Para o público do Instituto Tomie Ohtake, esta é também uma oportunidade para alargar horizontes e aprofundar o olhar, em um exercício que poderá se desdobrar no contato com a mostra O Rinoceronte: 5 Séculos de Gravuras do Museu Albertina que inaugurará em setembro deste ano. Por isso, agradecemos os esforços e a parceria da Galeria Leme e, especialmente, a Evandro Carlos Jardim.
Em sua longa e coerente trajetória, o artista Evandro Carlos Jardim adotou a gravura como sua linguagem.
Poucas vezes uma sentença se ofereceu tão auto evidente para o início de um texto de apresentação de um artista. “Evandro Carlos Jardim adotou a gravura como sua linguagem”, é a verdade, assim como seria se alguém dissesse: “a gravura adotou Evandro Carlos Jardim como seu artista”. O problema, apenas, é o singular da palavra gravura, que não faz justiça à multiplicidade desse meio, sua infinita capacidade de transformação e nuance, para a qual esse artista se dedica com especial persistência, com sua “simpatia por um fazer”.
Simpatia por um fazer é como Jardim define a dedicação de cada pessoa por certo ofício, certo labor.
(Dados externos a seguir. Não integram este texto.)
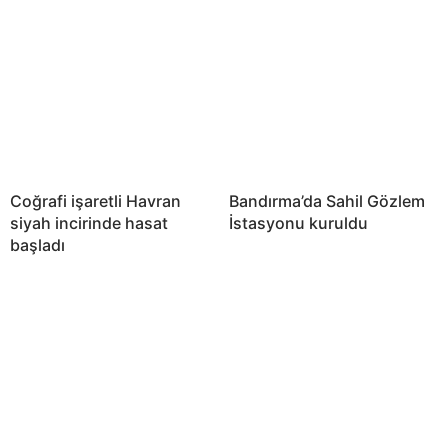
Coğrafi işaretli Havran
Bandırma’da Sahil Gözlem
siyah incirinde hasat
İstasyonu kuruldu
başladı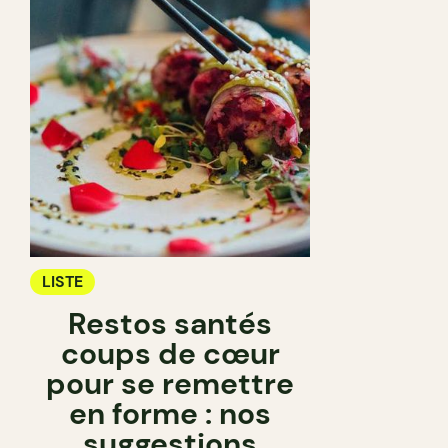
LISTE
Restos santés
coups de cœur
pour se remettre
en forme : nos
suggestions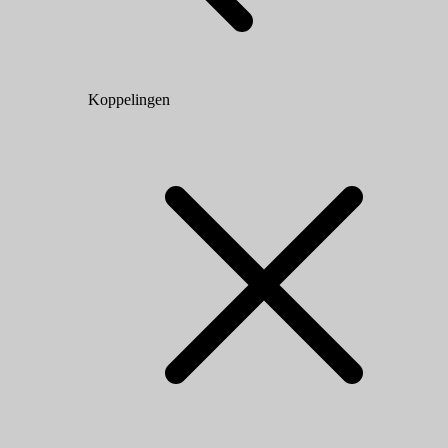
Koppelingen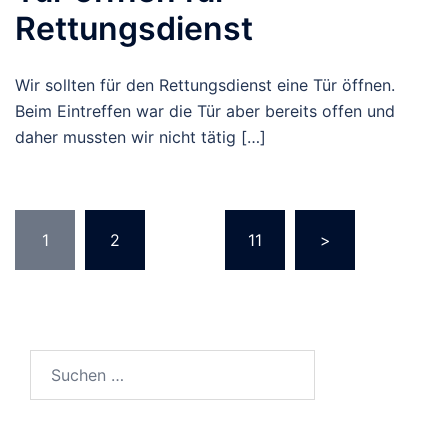
Rettungsdienst
Wir sollten für den Rettungsdienst eine Tür öffnen.
Beim Eintreffen war die Tür aber bereits offen und
daher mussten wir nicht tätig […]
Seitennummerierung
1
2
…
11
>
der
Beiträge
Suchen
nach: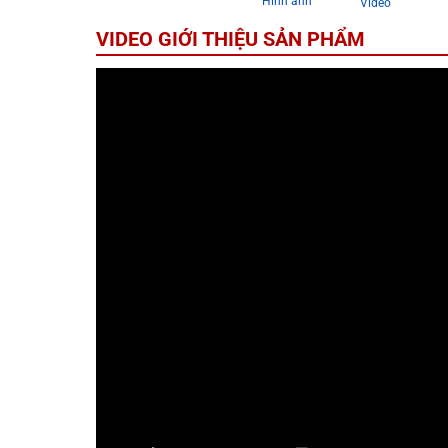
Hình ảnh
Video
VIDEO GIỚI THIỆU SẢN PHẨM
Esta mostra se organiza em torno de um conjunto chamado “Tamanduateí contra luz”, que reúne dezenas de obras impressas desde 1980 até hoje e constitui um forte exemplo da sua simpatia. As imagens desse conjunto foram construídas a partir de uma mesma matriz de cobre, sobre a qual o artista uma vez desenhou o Palácio das Indústrias e o pilar de sustentação de um viaduto, tal como vistos desde as margens do Rio Tamanduateí. A partir desse traçado primeiro, Jardim operou a gravura como uma espécie de avesso da arqueologia, como uma prática de escavação que, ao invés de revelar um fato do passado, produz infinitos novos traçados.
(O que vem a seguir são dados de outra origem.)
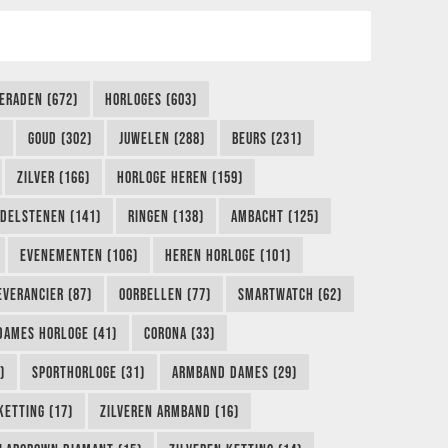
IERADEN (672)
HORLOGES (603)
)
GOUD (302)
JUWELEN (288)
BEURS (231)
ZILVER (166)
HORLOGE HEREN (159)
DELSTENEN (141)
RINGEN (138)
AMBACHT (125)
EVENEMENTEN (106)
HEREN HORLOGE (101)
EVERANCIER (87)
OORBELLEN (77)
SMARTWATCH (62)
DAMES HORLOGE (41)
CORONA (33)
)
SPORTHORLOGE (31)
ARMBAND DAMES (29)
KETTING (17)
ZILVEREN ARMBAND (16)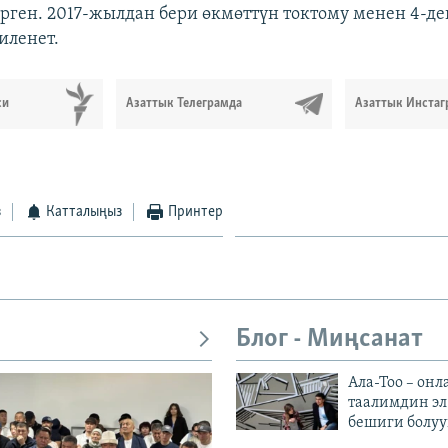
рген. 2017-жылдан бери өкмөттүн токтому менен 4-д
иленет.
си
Азаттык Телеграмда
Азаттык Инстаг
з
Катталыңыз
Принтер
Блог - Миңсанат
Ала-Тоо – онл
таалимдин эл
бешиги болуу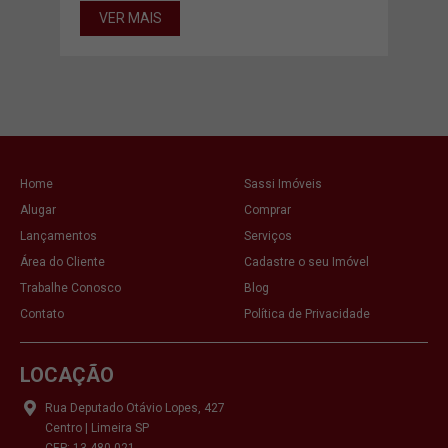
00m²
VER MAIS
VE
Home
Sassi Imóveis
Alugar
Comprar
Lançamentos
Serviços
Área do Cliente
Cadastre o seu Imóvel
Trabalhe Conosco
Blog
Contato
Política de Privacidade
LOCAÇÃO
Rua Deputado Otávio Lopes, 427
Centro | Limeira SP
CEP: 13.480-021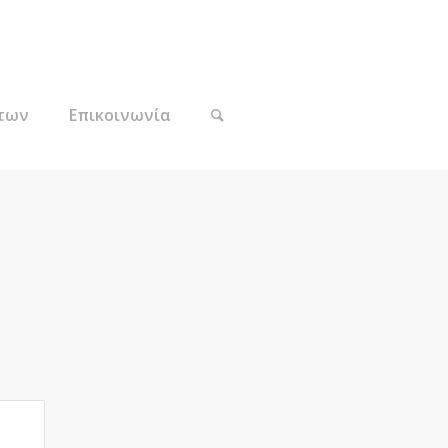
των
Επικοινωνία
ion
O testemunho dessa fatura sem fim é feito pelas impressões, cada uma delas única. Depois de impressa, a matriz fica sujeita a novos polimentos e incisões, enquanto a própria folha impressa pode eventualmente receber riscos e acréscimos por colagem ou, mesmo, por outras matrizes de madeira. Jardim descobre assim novas formas de apalpar as mínimas e máximas variações do gravar, em uma busca que acompanha a duração do tempo e carrega alguma analogia com a sucessão de grandes e pequenos acontecimentos que perfazem a vida da cidade.